Recently, Morgan raised his medical records in an AI assistant, just to see what he would say. What surprised us: a subtle but critical discrepancy in its diagnoses that could make it eligible for a clinical trial, an essay that could offer the first real hope we have had in more than 15 years.
That is the promise of connected data and intelligent tools when they work. But at this time, they mostly do not. The federal government has made large investments in the digitalization of medical care. But digitalization alone is not enough.
The Medicare and Medicaid service centers, under the leadership of Dr. Mehmet Oz, have focused on building the fundamental infrastructure that the private sector needs to innovate. That includes collaboration with the US Doge Service. UU. To finally create a National Suppliers Directory for a long time, a digital map for medical care, so that systems can speak with each other in real time and so that patients can receive connected care.
At this time, there is no unique source of updated information about suppliers, where they practice, what specialties offer or how to connect with them. Each health insurance plan requires that suppliers present the same separate information, often dozens of times in different networks. The result? More than $ 2.7 billion in wasted administrative effort every yearaccording to the affordable quality medical care council. And without knowing where or how to send data that other suppliers need, medical offices cannot share them. An intelligent suppliers directory is the first step to solve it.
We are also modernizing how Medicare and Medicaid data is shared, with security and privacy integrated in each step. And we are clearing the way for the tools that help patients manage confidence, tools that feel so perfect, intelligent and human as the applications in which we already trust our daily lives. And this is the important thing: this is not a federal patient health information database. It is a network of suppliers, with patient privacy, consent and transparency incorporated from the beginning.

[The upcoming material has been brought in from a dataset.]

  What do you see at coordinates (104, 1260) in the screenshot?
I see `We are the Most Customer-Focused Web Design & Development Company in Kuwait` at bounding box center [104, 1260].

People continue to control their data, deciding when, how and with whom it is shared.
But the federal government cannot do this alone. The applications and services that convert unprocessed information for daily decisions must come from the private sector: doctors, developers, caregivers and new companies.
That is why this effort matters. We are not just asking for ideas. We are also asking for action. We are asking companies to make real commitments: kill the clipboard and build safe data exchange networks. Develop tools that deliver real results and provide people with a medical care experience that is finally as intelligent, perfect and personalized as consumer products in their lives.
Imagine scanning a QR code in your doctor's office and instantly sharing your health history, such as scanning your boarding pass before a flight. Imagine having an AI assistant to know your care plan and help you manage risks, outbreaks, medications and appointments. Imagine receiving informed answers to your worries 24 hours a day, 7 days a week, wherever it is. That is not science fiction. This is how medical attention can be seen.
We have expected enough. Let's stop accepting what is broken and start building what works. The correct data at the right time can mean the difference between confusion and clarity, decrease and healing, loss and hope. Let's stop sending by fax and kill the clipboard.
Time is now. Are you inside? Unique movement at http://cms.gov/health-tech-ecosystem.
Amy Gleason is a strategic advisor to the Department of Health and Human Services and the Medicare and Medicaid service centers. She is also the interim administrator of the US Doge Service.